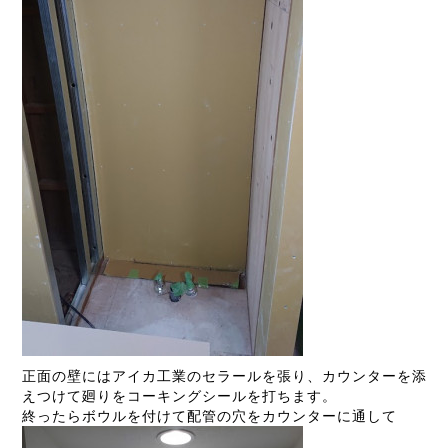
正面の壁にはアイカ工業のセラールを張り、カウンターを添
えつけて廻りをコーキングシールを打ちます。
終ったらボウルを付けて配管の穴をカウンターに通して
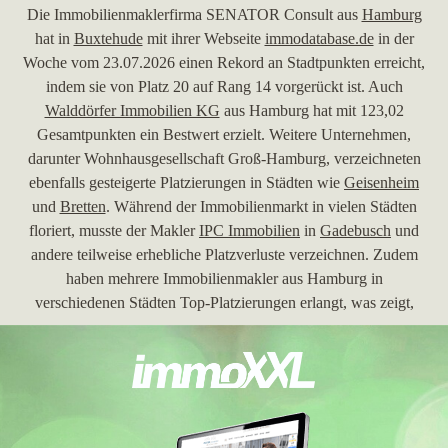
Die Immobilienmaklerfirma SENATOR Consult aus
Hamburg
hat in
Buxtehude
mit ihrer Webseite
immodatabase.de
in der
Woche vom 23.07.2026 einen Rekord an Stadtpunkten erreicht,
indem sie von Platz 20 auf Rang 14 vorgerückt ist. Auch
Walddörfer Immobilien KG
aus Hamburg hat mit 123,02
Gesamtpunkten ein Bestwert erzielt. Weitere Unternehmen,
darunter Wohnhausgesellschaft Groß-Hamburg, verzeichneten
ebenfalls gesteigerte Platzierungen in Städten wie
Geisenheim
und
Bretten
. Während der Immobilienmarkt in vielen Städten
floriert, musste der Makler
IPC Immobilien
in
Gadebusch
und
andere teilweise erhebliche Platzverluste verzeichnen. Zudem
haben mehrere Immobilienmakler aus Hamburg in
verschiedenen Städten Top-Platzierungen erlangt, was zeigt,
dass "Makler Hamburg" eine zentrale Rolle im
Immobiliensektor spielt.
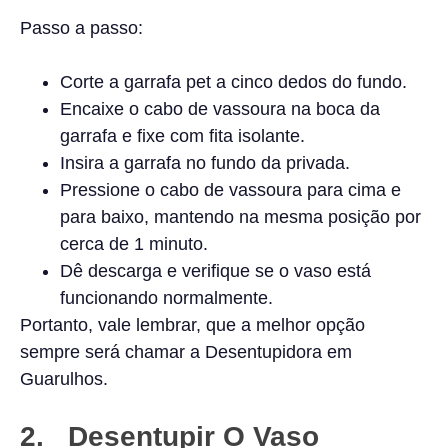
Passo a passo:
Corte a garrafa pet a cinco dedos do fundo.
Encaixe o cabo de vassoura na boca da
garrafa e fixe com fita isolante.
Insira a garrafa no fundo da privada.
Pressione o cabo de vassoura para cima e
para baixo, mantendo na mesma posição por
cerca de 1 minuto.
Dê descarga e verifique se o vaso está
funcionando normalmente.
Portanto, vale lembrar, que a melhor opção
sempre será chamar a Desentupidora em
Guarulhos.
2. Desentupir O Vaso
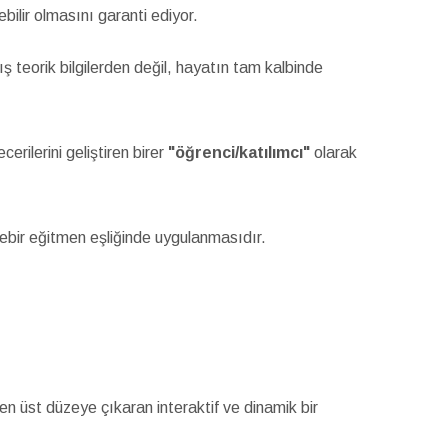
bilir olmasını garanti ediyor.
ş teorik bilgilerden değil, hayatın tam kalbinde
erilerini geliştiren birer
"öğrenci/katılımcı"
olarak
rebir eğitmen eşliğinde uygulanmasıdır.
 en üst düzeye çıkaran interaktif ve dinamik bir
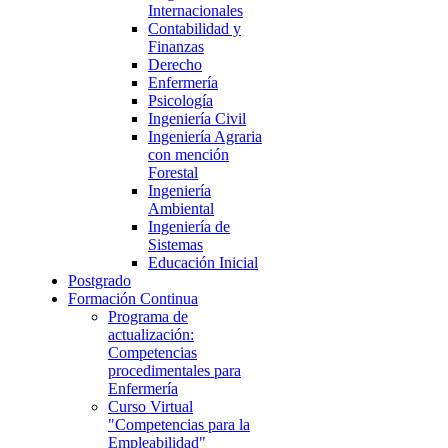
Internacionales
Contabilidad y
Finanzas
Derecho
Enfermería
Psicología
Ingeniería Civil
Ingeniería Agraria
con mención
Forestal
Ingeniería
Ambiental
Ingeniería de
Sistemas
Educación Inicial
Postgrado
Formación Continua
Programa de
actualización:
Competencias
procedimentales para
Enfermería
Curso Virtual
"Competencias para la
Empleabilidad"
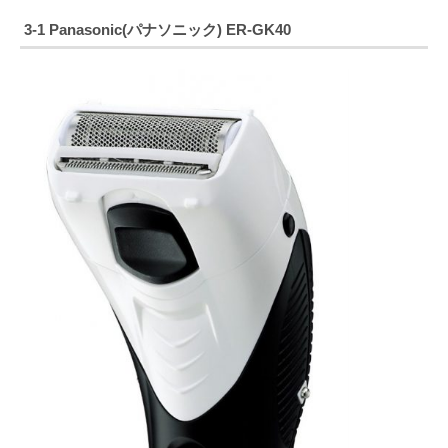
3-1 Panasonic(パナソニック) ER-GK40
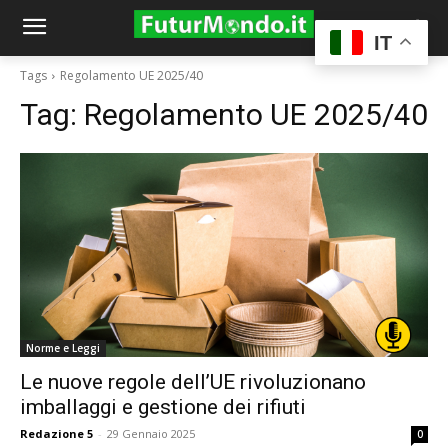
IT
Tags
Regolamento UE 2025/40
Tag:
Regolamento UE 2025/40
Norme e Leggi
Le nuove regole dell’UE rivoluzionano
imballaggi e gestione dei rifiuti
Redazione 5
-
29 Gennaio 2025
0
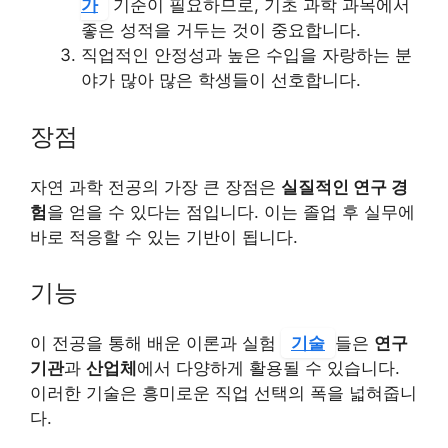
가
기준이 필요하므로, 기초 과학 과목에서
좋은 성적을 거두는 것이 중요합니다.
직업적인 안정성과 높은 수입을 자랑하는 분
야가 많아 많은 학생들이 선호합니다.
장점
자연 과학 전공의 가장 큰 장점은
실질적인 연구 경
험
을 얻을 수 있다는 점입니다. 이는 졸업 후 실무에
바로 적응할 수 있는 기반이 됩니다.
기능
이 전공을 통해 배운 이론과 실험
기술
들은
연구
기관
과
산업체
에서 다양하게 활용될 수 있습니다.
이러한 기술은 흥미로운 직업 선택의 폭을 넓혀줍니
다.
****************************************
--- Exercise ---
After locating the line that contains "Norme e Leggi", output it and all later lines through the end of the material exactly, leaving out pictures.

--- Response to this exercise ---
Norme e Leggi
Le nuove regole dell’UE rivoluzionano
imballaggi e gestione dei rifiuti
Redazione 5
-
29 Gennaio 2025
0
가
기준이 필요하므로, 기초 과학 과목에서
좋은 성적을 거두는 것이 중요합니다.
직업적인 안정성과 높은 수입을 자랑하는 분
야가 많아 많은 학생들이 선호합니다.
장점
자연 과학 전공의 가장 큰 장점은
실질적인 연구 경
험
을 얻을 수 있다는 점입니다. 이는 졸업 후 실무에
바로 적응할 수 있는 기반이 됩니다.
기능
이 전공을 통해 배운 이론과 실험
기술
들은
연구
기관
과
산업체
에서 다양하게 활용될 수 있습니다.
이러한 기술은 흥미로운 직업 선택의 폭을 넓혀줍니
다.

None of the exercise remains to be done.